If you're interested I can hunt a bit deeper and see if I can find specific numbers etc.
Bottom line, it's a quick frame.


----------



## andy monty (Dec 29, 2007)

chunkytfg said:


> I had my heart set on a Planet X TT bike as my treat for the year but after seeing this i've changed my mind!!!


Pah if the roads round here get any worse you'd be better off with one of these

http://www.on-one.co.uk/i/q/PBOOC456X9/on_one_carbon_456_x9_complete_bike


----------



## dubnut71 (Jul 25, 2006)

S63 said:


> Or in Dubnuts case + 2


Yup J its a sad fact, have another one on the way next week, its getting a bit Crowded.

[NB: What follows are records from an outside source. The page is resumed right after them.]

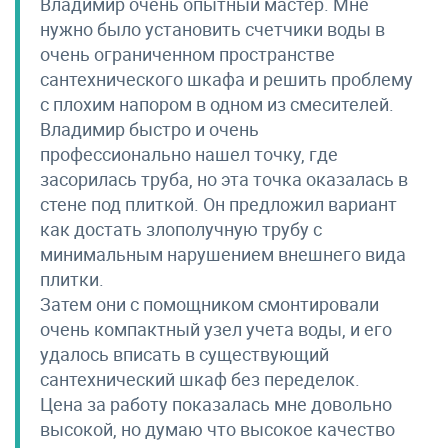
Владимир очень опытный мастер. Мне
нужно было установить счетчики воды в
очень ограниченном пространстве
сантехнического шкафа и решить проблему
с плохим напором в одном из смесителей.
Владимир быстро и очень
профессионально нашел точку, где
засорилась труба, но эта точка оказалась в
стене под плиткой. Он предложил вариант
как достать злополучную трубу с
минимальным нарушением внешнего вида
плитки.
Затем они с помощником смонтировали
очень компактный узел учета воды, и его
удалось вписать в существующий
сантехнический шкаф без переделок.
Цена за работу показалась мне довольно
высокой, но думаю что высокое качество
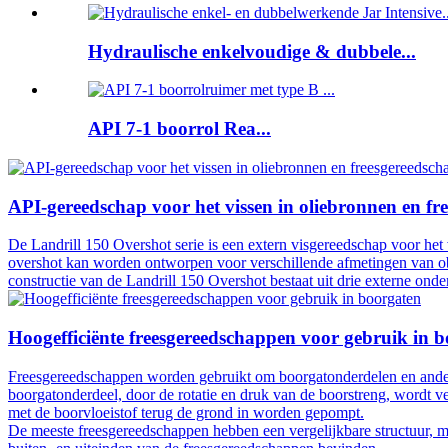
Hydraulische enkelvoudige & dubbele...
API 7-1 boorrol Rea...
API-gereedschap voor het vissen in oliebronnen en fr
De Landrill 150 Overshot serie is een extern visgereedschap voor het
overshot kan worden ontworpen voor verschillende afmetingen van ob
constructie van de Landrill 150 Overshot bestaat uit drie externe on
Hoogefficiënte freesgereedschappen voor gebruik in 
Freesgereedschappen worden gebruikt om boorgatonderdelen en andere 
boorgatonderdeel, door de rotatie en druk van de boorstreng, wordt ve
met de boorvloeistof terug de grond in worden gepompt.
De meeste freesgereedschappen hebben een vergelijkbare structuur, ma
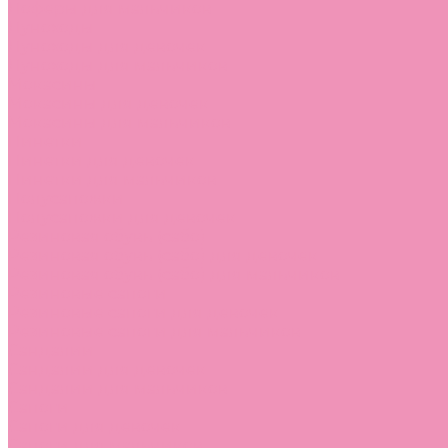
Лоферы для мальчиков
Луноходы
Луноходы для девочек
Луноходы для мальчиков
Мокасины
Мокасины для девочек
Мокасины для мальчиков
Пинетки
Пинетки для девочек
Пинетки для мальчиков
Полусапожки
Полусапожки для девочек
Резиновая обувь (сабо)
Резиновая обувь (сабо) для девочек
Резиновая обувь (сабо) для мальчиков
Резиновые сапоги
Резиновые сапоги для девочек
Резиновые сапоги для мальчиков
Сандалии
Сандалии для девочек
Сандалии для мальчиков
Сапоги
Сапоги для девочек
Сапоги для мальчиков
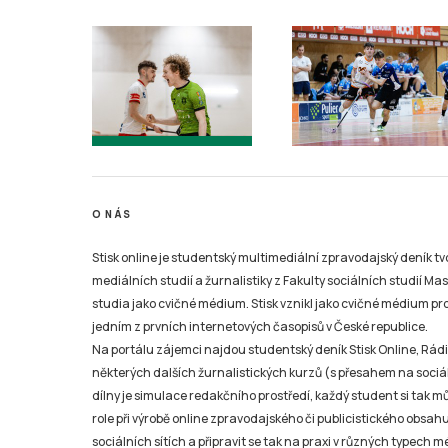
O NÁS
Stisk online je studentský multimediální zpravodajský deník t
mediálních studií a žurnalistiky z Fakulty sociálních studií Ma
studia jako cvičné médium. Stisk vznikl jako cvičné médium pro 
jedním z prvních internetových časopisů v České republice.
Na portálu zájemci najdou studentský deník Stisk Online, Rádio
některých dalších žurnalistických kurzů (s přesahem na sociál
dílny je simulace redakčního prostředí, každý student si tak 
role při výrobě online zpravodajského či publicistického obsahu
sociálních sítích a připravit se tak na praxi v různých typech mé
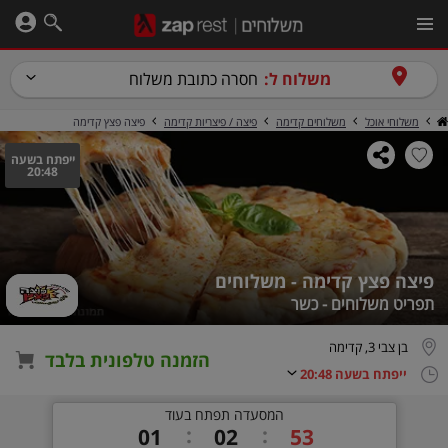
משלוח ל:
חסרה כתובת משלוח
משלוחי אוכל
משלוחים קדימה
פיצה / פיצריות קדימה
פיצה פצץ קדימה
ייפתח בשעה
20:48
פיצה פצץ קדימה - משלוחים
תפריט משלוחים - כשר
בן צבי 3, קדימה
הזמנה טלפונית בלבד
ייפתח בשעה 20:48
המסעדה תפתח בעוד
0
1
0
2
5
3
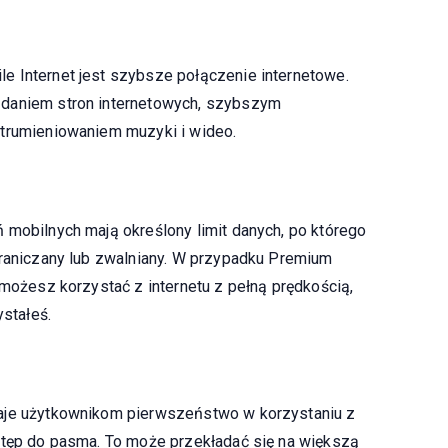
e Internet jest szybsze połączenie internetowe.
ądaniem stron internetowych, szybszym
strumieniowaniem muzyki i wideo.
 mobilnych mają określony limit danych, po którego
graniczany lub zwalniany. W przypadku Premium
 możesz korzystać z internetu z pełną prędkością,
ystałeś.
daje użytkownikom pierwszeństwo w korzystaniu z
stęp do pasma. To może przekładać się na większą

Chunks having a TT bike is just that extra step, its an itch you just have to scratch!!!!!!:thumb:


----------



## chunkytfg (Feb 1, 2009)

andy monty said:


> Pah if the roads round here get any worse you'd be better off with one of these
> 
> http://www.on-one.co.uk/i/q/PBOOC456X9/on_one_carbon_456_x9_complete_bike


Nah prefer the road bikes! Got a Hardtail in the shed that other than the odd oil to stop the drivetrain getting rusty never sees the light of day!


----------



## chunkytfg (Feb 1, 2009)

dubnut71 said:


> Yup J its a sad fact, have another one on the way next week, its getting a bit Crowded.
> 
> Chunks having a TT bike is just that extra step, its an itch you just have to scratch!!!!!!:thumb:


That it is and nowSWMBO is back in work again the saving can be commenced again:thumb:


----------